Saved data entries
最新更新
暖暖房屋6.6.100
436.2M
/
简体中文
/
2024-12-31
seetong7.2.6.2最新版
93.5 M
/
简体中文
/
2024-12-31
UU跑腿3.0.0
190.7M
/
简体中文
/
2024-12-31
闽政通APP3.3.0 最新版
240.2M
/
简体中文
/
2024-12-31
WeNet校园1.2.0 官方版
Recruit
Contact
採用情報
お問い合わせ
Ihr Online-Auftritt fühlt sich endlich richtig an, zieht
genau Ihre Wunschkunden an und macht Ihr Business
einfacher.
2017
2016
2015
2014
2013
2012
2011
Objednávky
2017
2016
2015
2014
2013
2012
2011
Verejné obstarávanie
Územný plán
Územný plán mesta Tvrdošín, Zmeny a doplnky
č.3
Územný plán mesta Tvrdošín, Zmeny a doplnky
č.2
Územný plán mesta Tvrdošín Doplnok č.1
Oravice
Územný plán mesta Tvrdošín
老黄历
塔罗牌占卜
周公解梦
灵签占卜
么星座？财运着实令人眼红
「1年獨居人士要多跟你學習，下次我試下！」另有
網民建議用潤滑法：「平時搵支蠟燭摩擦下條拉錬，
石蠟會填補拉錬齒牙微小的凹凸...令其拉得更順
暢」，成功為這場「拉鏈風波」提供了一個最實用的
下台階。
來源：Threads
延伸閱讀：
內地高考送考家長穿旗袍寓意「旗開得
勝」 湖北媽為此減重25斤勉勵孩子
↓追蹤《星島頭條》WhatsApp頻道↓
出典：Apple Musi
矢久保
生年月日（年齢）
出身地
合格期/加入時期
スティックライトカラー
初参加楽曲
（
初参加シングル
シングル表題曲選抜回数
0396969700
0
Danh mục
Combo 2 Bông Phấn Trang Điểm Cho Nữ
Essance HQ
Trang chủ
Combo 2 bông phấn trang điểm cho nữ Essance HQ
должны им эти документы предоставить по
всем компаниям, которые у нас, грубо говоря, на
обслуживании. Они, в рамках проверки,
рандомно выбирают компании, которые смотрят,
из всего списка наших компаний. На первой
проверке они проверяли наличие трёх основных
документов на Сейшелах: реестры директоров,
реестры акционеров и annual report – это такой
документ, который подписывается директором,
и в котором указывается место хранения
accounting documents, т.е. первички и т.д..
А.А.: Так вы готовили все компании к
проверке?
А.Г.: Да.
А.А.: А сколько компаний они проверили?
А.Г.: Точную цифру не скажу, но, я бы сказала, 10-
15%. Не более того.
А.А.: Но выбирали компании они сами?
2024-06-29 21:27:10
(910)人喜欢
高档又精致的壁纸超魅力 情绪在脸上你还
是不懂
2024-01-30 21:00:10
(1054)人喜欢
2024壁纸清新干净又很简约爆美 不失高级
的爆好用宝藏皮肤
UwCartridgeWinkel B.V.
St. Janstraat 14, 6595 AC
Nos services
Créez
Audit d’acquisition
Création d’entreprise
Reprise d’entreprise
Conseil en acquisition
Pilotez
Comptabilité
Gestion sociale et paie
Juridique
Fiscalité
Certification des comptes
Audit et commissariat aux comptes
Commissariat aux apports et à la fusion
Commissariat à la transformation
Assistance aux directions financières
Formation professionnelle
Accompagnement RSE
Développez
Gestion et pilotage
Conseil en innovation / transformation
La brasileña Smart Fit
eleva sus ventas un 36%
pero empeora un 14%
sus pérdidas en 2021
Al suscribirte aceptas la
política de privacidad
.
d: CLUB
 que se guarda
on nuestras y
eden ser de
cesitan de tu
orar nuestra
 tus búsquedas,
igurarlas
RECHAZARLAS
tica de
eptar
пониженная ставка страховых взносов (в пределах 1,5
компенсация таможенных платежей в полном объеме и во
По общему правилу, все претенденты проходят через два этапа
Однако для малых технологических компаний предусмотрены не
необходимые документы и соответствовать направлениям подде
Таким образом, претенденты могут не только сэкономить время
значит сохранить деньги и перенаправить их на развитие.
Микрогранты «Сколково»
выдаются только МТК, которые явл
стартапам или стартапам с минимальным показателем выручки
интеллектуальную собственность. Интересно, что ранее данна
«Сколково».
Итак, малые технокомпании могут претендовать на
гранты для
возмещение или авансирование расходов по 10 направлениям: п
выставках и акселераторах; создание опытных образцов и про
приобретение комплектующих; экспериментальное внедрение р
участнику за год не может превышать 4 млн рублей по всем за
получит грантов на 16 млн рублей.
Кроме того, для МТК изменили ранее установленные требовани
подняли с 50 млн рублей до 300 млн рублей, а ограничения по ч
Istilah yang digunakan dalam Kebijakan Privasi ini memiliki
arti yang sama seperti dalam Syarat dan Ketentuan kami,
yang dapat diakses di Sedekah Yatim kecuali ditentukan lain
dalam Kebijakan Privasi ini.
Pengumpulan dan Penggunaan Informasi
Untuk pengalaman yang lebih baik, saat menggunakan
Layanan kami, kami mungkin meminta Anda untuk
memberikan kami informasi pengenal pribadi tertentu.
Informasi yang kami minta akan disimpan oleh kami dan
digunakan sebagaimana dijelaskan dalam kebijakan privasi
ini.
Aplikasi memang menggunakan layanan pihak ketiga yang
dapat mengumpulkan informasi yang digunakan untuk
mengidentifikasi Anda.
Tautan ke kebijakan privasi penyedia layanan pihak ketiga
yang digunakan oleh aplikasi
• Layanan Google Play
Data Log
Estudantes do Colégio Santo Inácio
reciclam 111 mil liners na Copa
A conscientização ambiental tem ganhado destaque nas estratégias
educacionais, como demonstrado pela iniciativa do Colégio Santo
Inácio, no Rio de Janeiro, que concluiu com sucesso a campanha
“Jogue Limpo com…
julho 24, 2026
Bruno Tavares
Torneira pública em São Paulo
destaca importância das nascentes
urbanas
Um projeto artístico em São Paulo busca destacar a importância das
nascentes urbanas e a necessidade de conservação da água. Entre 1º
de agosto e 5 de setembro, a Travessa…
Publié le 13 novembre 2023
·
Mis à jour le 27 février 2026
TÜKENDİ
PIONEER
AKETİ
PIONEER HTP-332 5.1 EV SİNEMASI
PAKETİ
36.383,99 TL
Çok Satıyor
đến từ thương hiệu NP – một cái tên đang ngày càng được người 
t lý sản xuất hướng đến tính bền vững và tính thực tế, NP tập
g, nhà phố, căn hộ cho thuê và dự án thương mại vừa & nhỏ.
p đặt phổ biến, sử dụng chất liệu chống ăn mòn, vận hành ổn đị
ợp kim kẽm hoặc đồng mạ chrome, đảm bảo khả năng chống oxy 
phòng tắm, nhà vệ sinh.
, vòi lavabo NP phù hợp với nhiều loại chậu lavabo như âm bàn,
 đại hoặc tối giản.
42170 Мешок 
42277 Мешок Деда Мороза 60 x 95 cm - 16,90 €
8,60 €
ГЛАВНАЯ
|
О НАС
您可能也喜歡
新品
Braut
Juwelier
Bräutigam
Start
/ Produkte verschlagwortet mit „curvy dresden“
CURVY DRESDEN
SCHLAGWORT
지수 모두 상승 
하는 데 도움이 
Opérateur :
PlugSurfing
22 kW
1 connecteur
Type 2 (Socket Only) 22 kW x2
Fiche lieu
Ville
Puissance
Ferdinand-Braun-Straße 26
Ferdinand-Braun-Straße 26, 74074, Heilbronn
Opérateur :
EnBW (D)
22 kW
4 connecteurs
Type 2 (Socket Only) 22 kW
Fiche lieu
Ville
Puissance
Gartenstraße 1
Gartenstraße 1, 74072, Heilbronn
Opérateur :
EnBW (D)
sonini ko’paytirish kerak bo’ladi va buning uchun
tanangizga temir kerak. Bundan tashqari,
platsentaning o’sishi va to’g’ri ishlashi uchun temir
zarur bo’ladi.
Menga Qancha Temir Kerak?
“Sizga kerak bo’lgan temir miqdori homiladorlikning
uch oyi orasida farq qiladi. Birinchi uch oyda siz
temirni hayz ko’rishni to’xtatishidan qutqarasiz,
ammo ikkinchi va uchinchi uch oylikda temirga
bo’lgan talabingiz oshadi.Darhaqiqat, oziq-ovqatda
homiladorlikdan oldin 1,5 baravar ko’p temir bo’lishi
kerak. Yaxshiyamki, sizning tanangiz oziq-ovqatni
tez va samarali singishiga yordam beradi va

Exercise
Each line in the entries above, starting at the line with "pero empeora un 14%" and ending at the line with "необходимые документы и", is to be printed exactly, and only those lines.

Response area
pero empeora un 14%
sus pérdidas en 2021
Al suscribirte aceptas la
política de privacidad
.
d: CLUB
 que se guarda
on nuestras y
eden ser de
cesitan de tu
orar nuestra
 tus búsquedas,
igurarlas
RECHAZARLAS
tica de
eptar
пониженная ставка страховых взносов (в пределах 1,5
компенсация таможенных платежей в полном объеме и во
По общему правилу, все претенденты проходят через два этапа
Однако для малых технологических компаний предусмотрены не
необходимые документы и соответствовать направлениям подде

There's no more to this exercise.